So the parlous state of our local schools is now out in the open. Due to a massive increase in young children, 5 schools will have to be expanded to make room for a massive influx in infant and junior school pupils – Brookside, Cranford Park and Grange Park in Hayes, Whitehall in Uxbridge and William Byrd in Harlington.
Being guardian to two teenage stepchildren and having seen their trials and tribulations negotiating the state school system, the education system is an area that both inspires and frustrates me in equal measure.
Teachers are increasingly trying to do their jobs in an atmosphere of political correctness and a pressure to ensure that exam results reflect well on their school, leading to a tendency to teach children to pass the said exams rather than giving them a good, well rounded knowledge of the subject.
People of my age remember the great teachers who made the subjects come alive for us, rather than the actual school buildings that we inhabited during the week – For me, they are the likes of Mrs Fox the English teacher , Dave Knights the geography master and Mr Harling the PE teacher. My wife is dyslexic, but now enjoys many a good book thanks to the help and persistence of Mrs Rundell at Bishopshalt. Due to the pressures upon them, modern teachers seem not to have the freedom to indulge a child to make the best of their talents, and now will have to deal with even larger classes, leading to less personal attention and more mediocrity.

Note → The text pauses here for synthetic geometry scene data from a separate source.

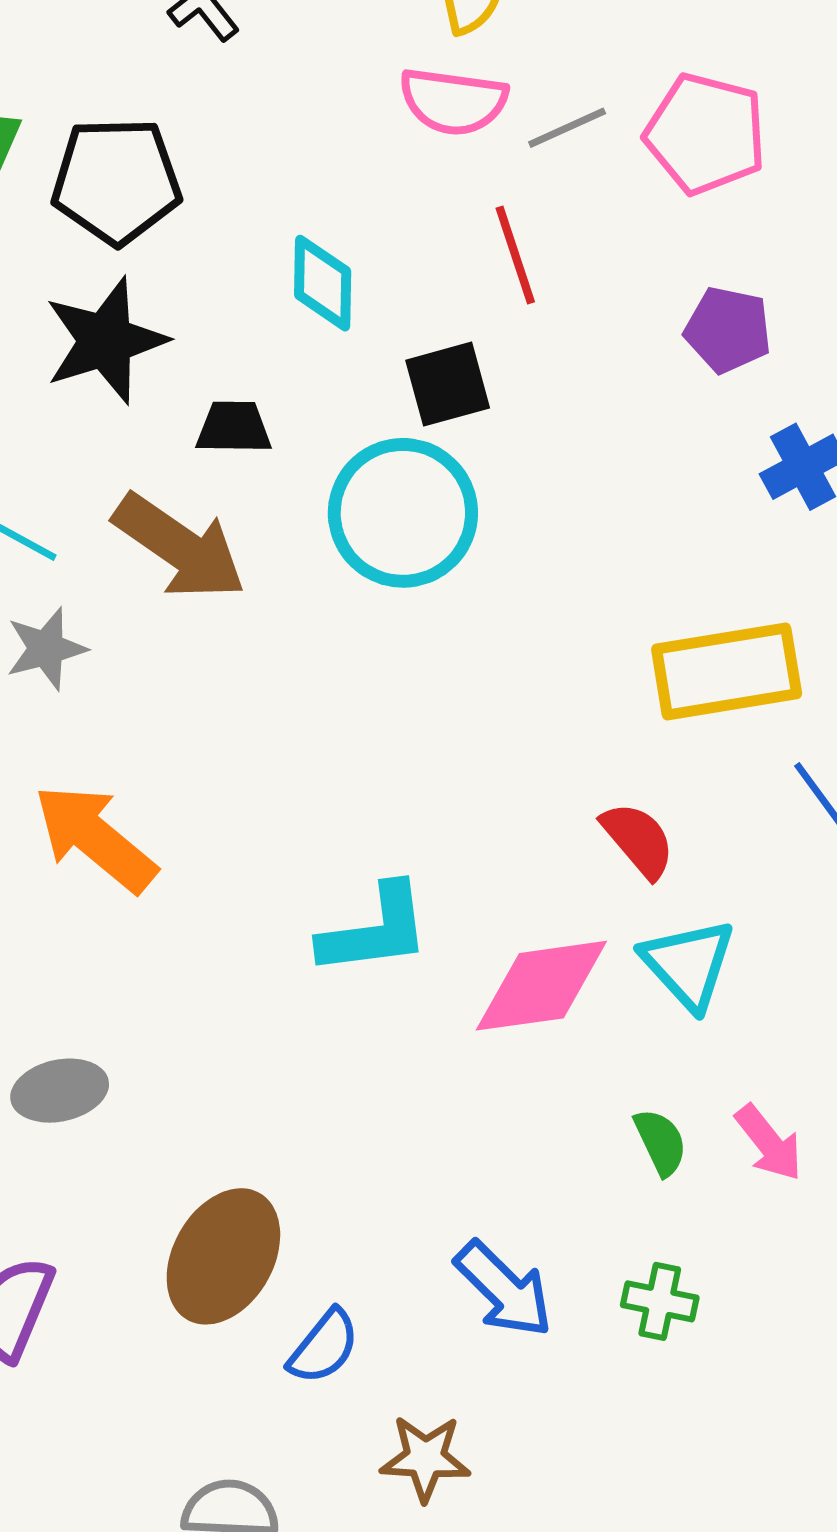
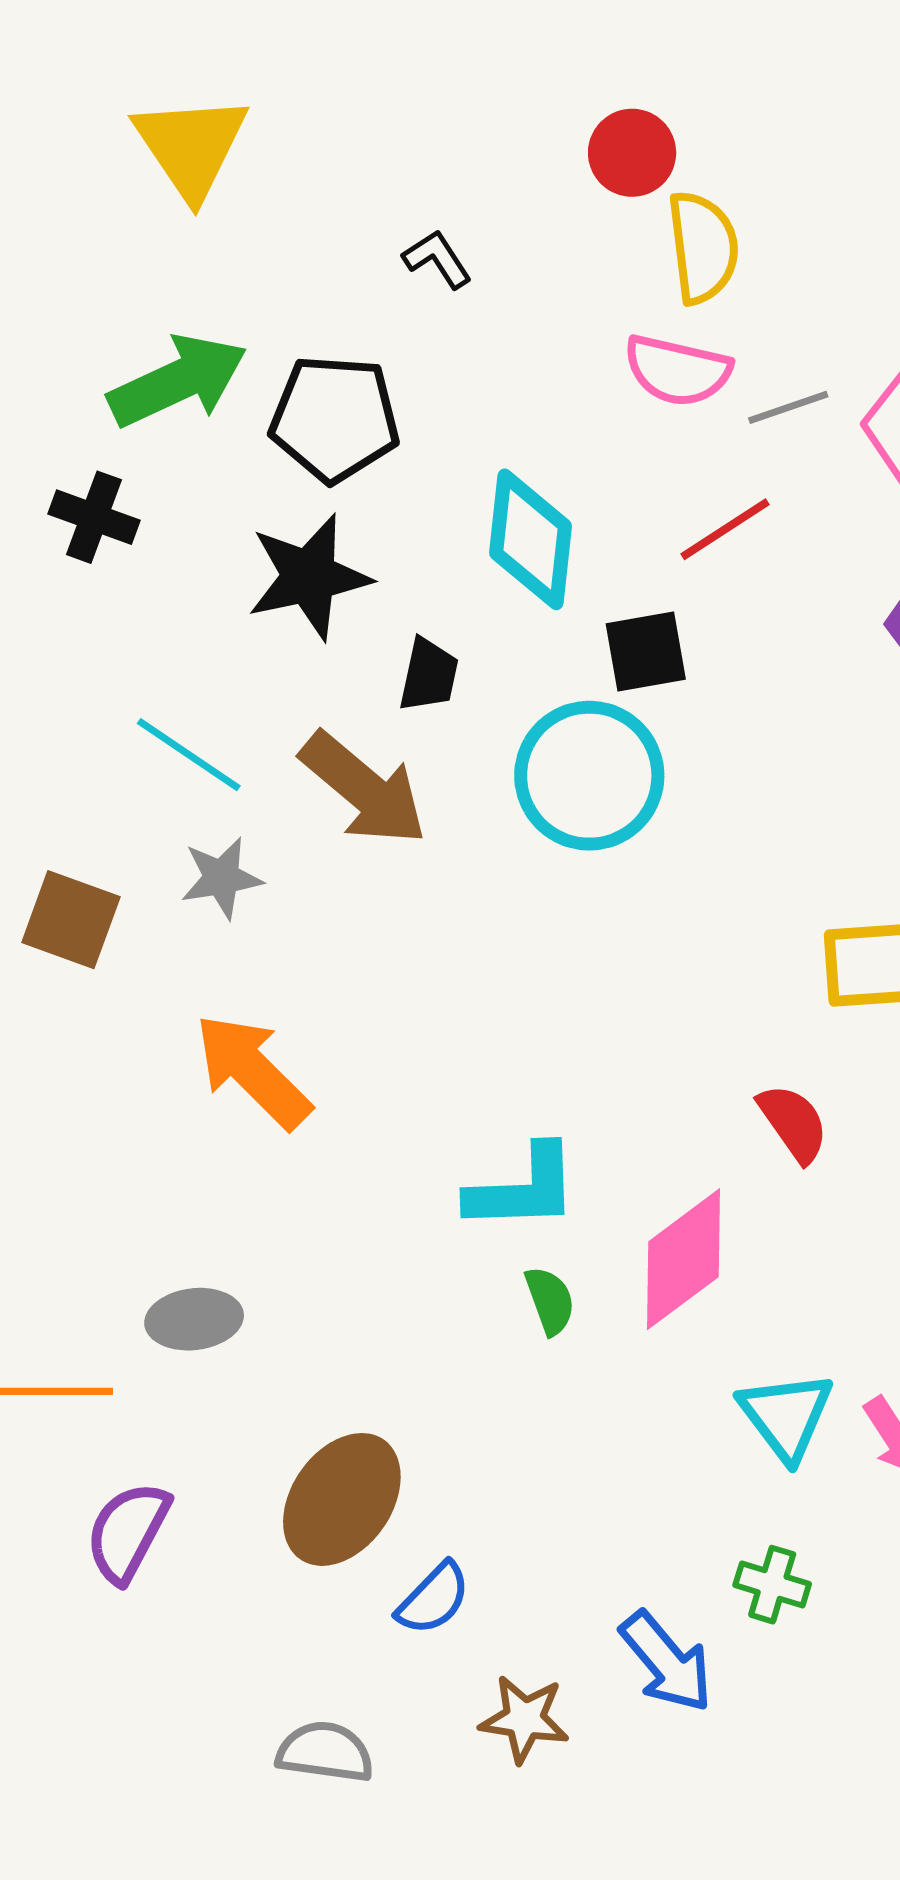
red line: (515, 255) -> (725, 529), turned 70
cyan diamond: (323, 283) -> (530, 539), size x1.4
black trapezoid: (234, 427) -> (429, 675), turned 96
cyan triangle: (688, 964) -> (786, 1416), moved
pink diamond: (541, 986) -> (683, 1259), turned -34
green semicircle: (661, 1142) -> (550, 1301), moved
blue arrow: (504, 1289) -> (666, 1662), moved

John McDonnell, MP for Hayes and Harlington, recently commented in the local press that he was disgusted with the local authority and their refusal to spend more money on upgrading school buildings. I can partially see where he is coming from, as this expansion is now upon us, but what we really need are more and better teachers freed from the shackles of bureaucracy to educate our children to a level that they deserve – More importantly, educating them as we were educated, with a passion for the subject and a style of teaching that helped us to enjoy what we were doing.
These school expansions will not help the pupils to achieve their potential, and have many parents worried about the impact on their education, but what is the solution?
Our schools can only handle so many new pupils, and the national policy of uncontrolled mass immigration has landed a massive increase of youngsters at our school doors without the means to cope with them. This benefits neither the indigenous population, or the immigrants, as in larger classes neither will receive the education that will equip them to deal with life after school. The national government have dictated the policy, and the local goverment have to live with the consequences, which will no doubt be either an increase in local taxation, a cut back in education spending, or both. Ultimately, it is our children that will suffer.